I can across this which explains the issue, and gives some solutions to it! https://pytorch.org/functorch/stable/batch_norm.html
Hey @AlphaBetaGamma96, thanks for your response. Unfortunately I do need running statistics as I am using stochastic weight averaging. When using the pytorch lightning module for SWA, for example, I get an error at evaluation. If I understand correctly, the site you linked suggests to open an issue if I have a use case which requires running stats.
Thanks @AlphaBetaGamma96 for linking to that, that's the right link for this. I wanted the error message to link to be more insightful and link to that so I'll investigate why it's not coming up
@MaxH1996 thanks for this issue and for clarifying that you do need running stats. I'm not very familiar with the Hutchinson method, so would you mind helping me clarify: Do you need the running stats to update while you're computing the hvp? Or if the intention that you would train the model and then use the stats computed during that to compute the hvp?
Hi @MaxH1996, that's unfortunate. Potentially you could copy the source for BatchNorm2D and replace all in-place commands with their out-of-place equivalent? (If that's at all possible)
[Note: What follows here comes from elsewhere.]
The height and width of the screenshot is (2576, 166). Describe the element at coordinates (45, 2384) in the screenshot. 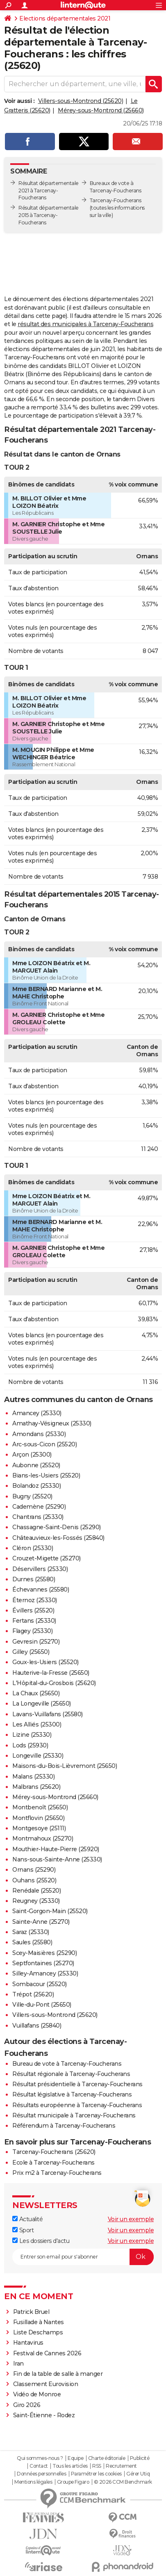

I see `Classement Eurovision` at that location.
@samdow Hutchinson estimator is a way to stochastically estimate the trace of a matrix. There's a decent explanation of it in the backpack docs that I came across here. (Although it might be better for @MaxH1996 to explain their use case).

@samdow Essentially what @AlphaBetaGamma96 has posted about the Hutchinson method is what I am using. During training I compute the trace of the Hessian every n-th step and then do some further calculations. At the same time I am also using stochastic weight averaging (SWA) which (at least in the PyTorch-Lightning implementation) requires running stats. So really this is where my issue comes from.
@AlphaBetaGamma96 I am not all too familiar with the source code of BatchNorm2D, I could do that, but I was maybe hoping for something I could change on the functorch-side of the implementation. But this could work if nothing else does.
@MaxH1996 Neither am I, although I did have a quick look ( source here ) at it and there are indeed some in-place operations (I'm not sure if that's need by design) but perhaps an out-of-place equivalent might be easy to make?
Hi @MaxH1996. Not sure if you still need a solution for it, but the only in-place operation that you need to change for BatchNorm2D (in torch/nn/modules/batchnorm.py) is self.num_batches_tracked.add_(1) . Simply replacing it with self.num_batches_tracked = self.num_batches_tracked + 1 fixed the issue in ResNets for me.